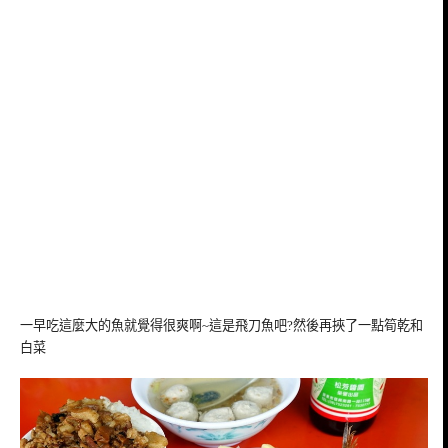
一早吃這麼大的魚就覺得很爽啊~這是飛刀魚吧?然後再挾了一點筍乾和
白菜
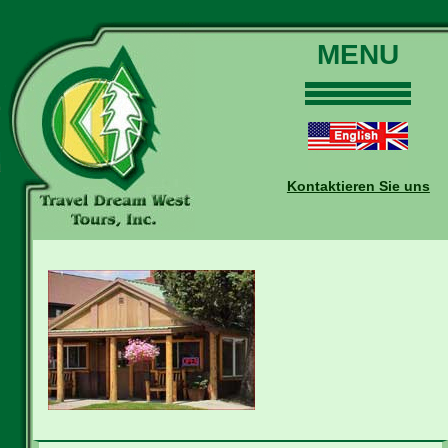
MENU
Home
Touren
Daten und Preise
Kontaktieren Sie uns
Warum mit uns?
Buchungen
Auskünfte
Kontakt
Reise-Blog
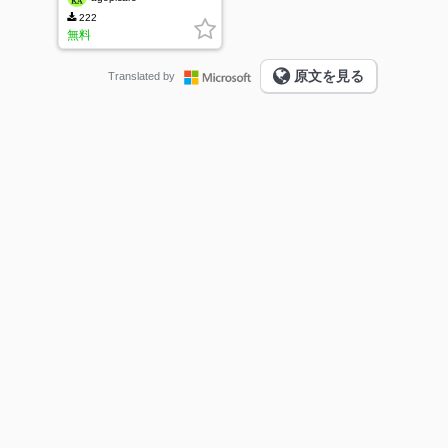
222
無料
原文を見る
Translated by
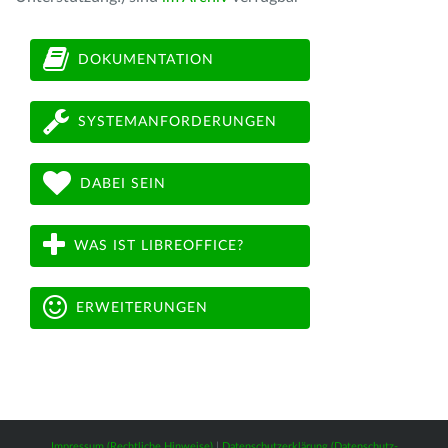
DOKUMENTATION
SYSTEMANFORDERUNGEN
DABEI SEIN
WAS IST LIBREOFFICE?
ERWEITERUNGEN
Impressum (Rechtliche Hinweise)
|
Datenschutzerklärung (Datenschutz-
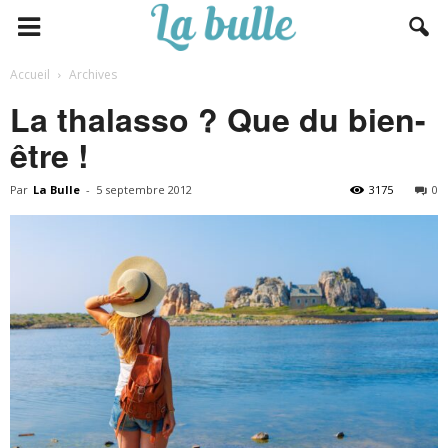
Accueil
Archives
La thalasso ? Que du bien-
être !
Par
La Bulle
-
5 septembre 2012
3175
0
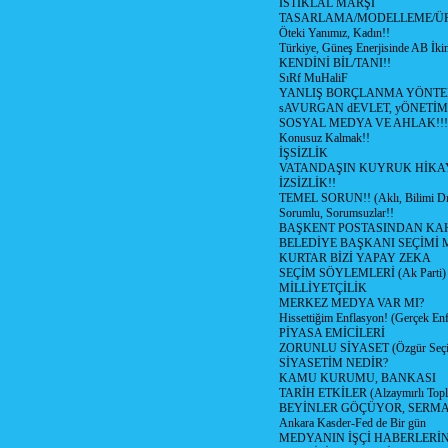
İSTİKLAL MARŞI
TASARLAMA/MODELLEME/Ü
Öteki Yanımız, Kadın!!
Türkiye, Güneş Enerjisinde AB İkin
KENDİNİ BİL/TANI!!
SıRf MuHaliF
YANLIŞ BORÇLANMA YÖNTEM
sAVURGAN dEVLET, yÖNETİM
SOSYAL MEDYA VE AHLAK!!!
Konusuz Kalmak!!
İŞSİZLİK
VATANDAŞIN KUYRUK HİKA
İZSİZLİK!!
TEMEL SORUN!! (Aklı, Bilimi Dı
Sorumlu, Sorumsuzlar!!
BAŞKENT POSTASINDAN K
BELEDİYE BAŞKANI SEÇİMİ 
KURTAR BİZİ YAPAY ZEKA
SEÇİM SÖYLEMLERİ (Ak Parti)
MİLLİYETÇİLİK
MERKEZ MEDYA VAR MI?
Hissettiğim Enflasyon! (Gerçek En
PİYASA EMİCİLERİ
ZORUNLU SİYASET (Özgür Seç
SİYASETİM NEDİR?
KAMU KURUMU, BANKASI
TARİH ETKİLER (Alzaymırlı Topl
BEYİNLER GÖÇÜYOR, SERM
Ankara Kasder-Fed de Bir gün
MEDYANIN İŞÇİ HABERLERİ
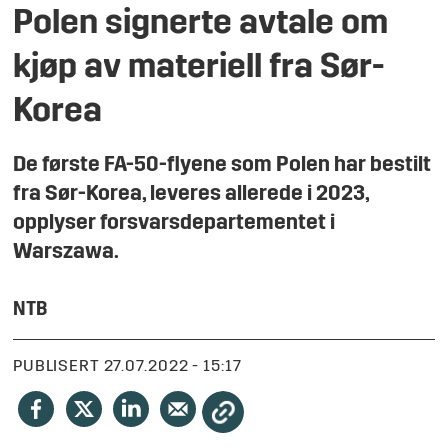
Polen signerte avtale om
kjøp av materiell fra Sør-
Korea
De første FA-50-flyene som Polen har bestilt
fra Sør-Korea, leveres allerede i 2023,
opplyser forsvarsdepartementet i
Warszawa.
NTB
PUBLISERT
27.07.2022 - 15:17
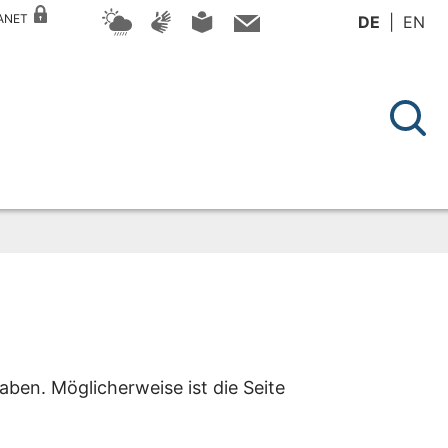
RANET
DE
EN
aben. Möglicherweise ist die Seite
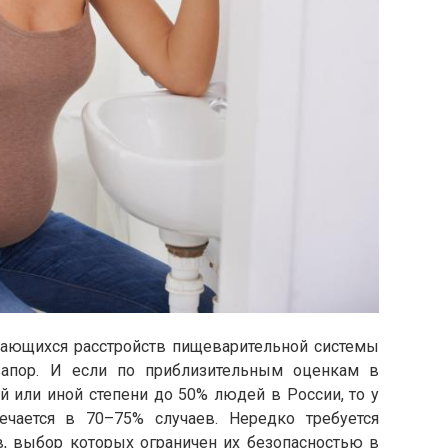
сающихся расстройств пищеварительной системы
запор. И если по приблизительным оценкам в
й или иной степени до 50% людей в России, то у
ечается в 70–75% случаев. Нередко требуется
в, выбор которых ограничен их безопасностью в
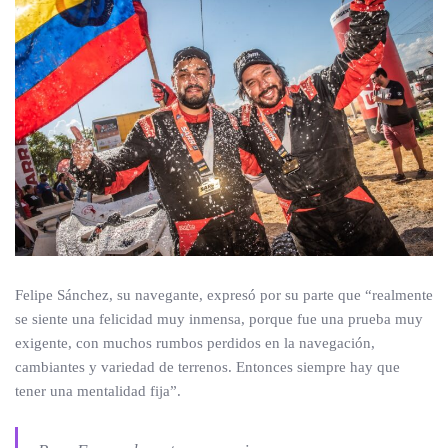
Felipe Sánchez, su navegante, expresó por su parte que “realmente
se siente una felicidad muy inmensa, porque fue una prueba muy
exigente, con muchos rumbos perdidos en la navegación,
cambiantes y variedad de terrenos. Entonces siempre hay que
tener una mentalidad fija”.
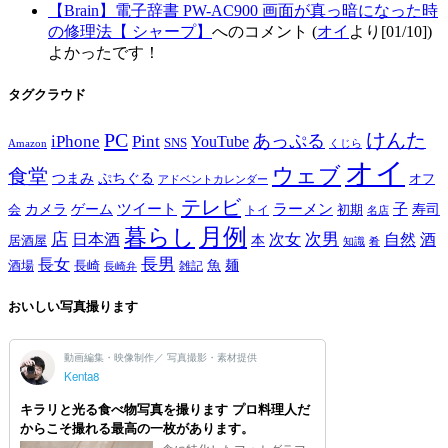
【Brain】電子辞書 PW-AC900 画面が真っ暗になった時
の修理法【 シャープ】
へのコメント (
オイ
より[01/10])
よかったです！
タグクラウド
PC
けんた
iPhone
Pint
あっぷる
YouTube
SNS
Amazon
くじら
オイ
ウェブ
食堂
つまみ
ぷちぐる
オフ
アドベントカレンダー
テレビ
ツイート
ラーメン
子
カメラ
ゲーム
寿司
会
トイ
初期
名店
月例
暮らし
店
次男
自然
日本酒
次女
酒
本
居酒屋
知識
肴
長男
長女
酒場
魚
麺
長崎
雑記
長崎弁
おいしい写真撮ります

- - -

__PROMPT__
Leaving aside the images, write out every entry above exactly.

__ANSWER TO THE EXERCISE__
一早吃這麼大的魚就覺得很爽啊~這是飛刀魚吧?然後再挾了一點筍乾和
白菜
MENU
Home
Touren
Daten und Preise
Kontaktieren Sie uns
Warum mit uns?
Buchungen
Auskünfte
Kontakt
Reise-Blog
222
無料
原文を見る
Translated by
DOKUMENTATION
SYSTEMANFORDERUNGEN
DABEI SEIN
WAS IST LIBREOFFICE?
ERWEITERUNGEN
Impressum (Rechtliche Hinweise)
|
Datenschutzerklärung (Datenschutz-
Accueil
Archives
La thalasso ? Que du bien-
être !
Par
La Bulle
-
5 septembre 2012
3175
0
İSTİKLAL MARŞI
TASARLAMA/MODELLEME/Ü
Öteki Yanımız, Kadın!!
Türkiye, Güneş Enerjisinde AB İkin
KENDİNİ BİL/TANI!!
SıRf MuHaliF
YANLIŞ BORÇLANMA YÖNTEM
sAVURGAN dEVLET, yÖNETİM
SOSYAL MEDYA VE AHLAK!!!
Konusuz Kalmak!!
İŞSİZLİK
VATANDAŞIN KUYRUK HİKA
İZSİZLİK!!
TEMEL SORUN!! (Aklı, Bilimi Dı
Sorumlu, Sorumsuzlar!!
BAŞKENT POSTASINDAN K
BELEDİYE BAŞKANI SEÇİMİ 
KURTAR BİZİ YAPAY ZEKA
SEÇİM SÖYLEMLERİ (Ak Parti)
MİLLİYETÇİLİK
MERKEZ MEDYA VAR MI?
Hissettiğim Enflasyon! (Gerçek En
PİYASA EMİCİLERİ
ZORUNLU SİYASET (Özgür Seç
SİYASETİM NEDİR?
KAMU KURUMU, BANKASI
TARİH ETKİLER (Alzaymırlı Topl
BEYİNLER GÖÇÜYOR, SERM
Ankara Kasder-Fed de Bir gün
MEDYANIN İŞÇİ HABERLERİ
Polen signerte avtale om
kjøp av materiell fra Sør-
Korea
De første FA-50-flyene som Polen har bestilt
fra Sør-Korea, leveres allerede i 2023,
opplyser forsvarsdepartementet i
Warszawa.
NTB
PUBLISERT
27.07.2022 - 15:17
RANET
DE
EN
aben. Möglicherweise ist die Seite
сающихся расстройств пищеварительной системы
запор. И если по приблизительным оценкам в
й или иной степени до 50% людей в России, то у
ечается в 70–75% случаев. Нередко требуется
в, выбор которых ограничен их безопасностью в
Felipe Sánchez, su navegante, expresó por su parte que “realmente
se siente una felicidad muy inmensa, porque fue una prueba muy
exigente, con muchos rumbos perdidos en la navegación,
cambiantes y variedad de terrenos. Entonces siempre hay que
tener una mentalidad fija”.
【Brain】電子辞書 PW-AC900 画面が真っ暗になった時
の修理法【 シャープ】
へのコメント (
オイ
より[01/10])
よかったです！
タグクラウド
PC
けんた
iPhone
Pint
あっぷる
YouTube
SNS
Amazon
くじら
オイ
ウェブ
食堂
つまみ
ぷちぐる
オフ
アドベントカレンダー
テレビ
ツイート
ラーメン
子
カメラ
ゲーム
寿司
会
トイ
初期
名店
月例
暮らし
店
次男
自然
日本酒
次女
酒
本
居酒屋
知識
肴
長男
長女
酒場
魚
麺
長崎
雑記
長崎弁
おいしい写真撮ります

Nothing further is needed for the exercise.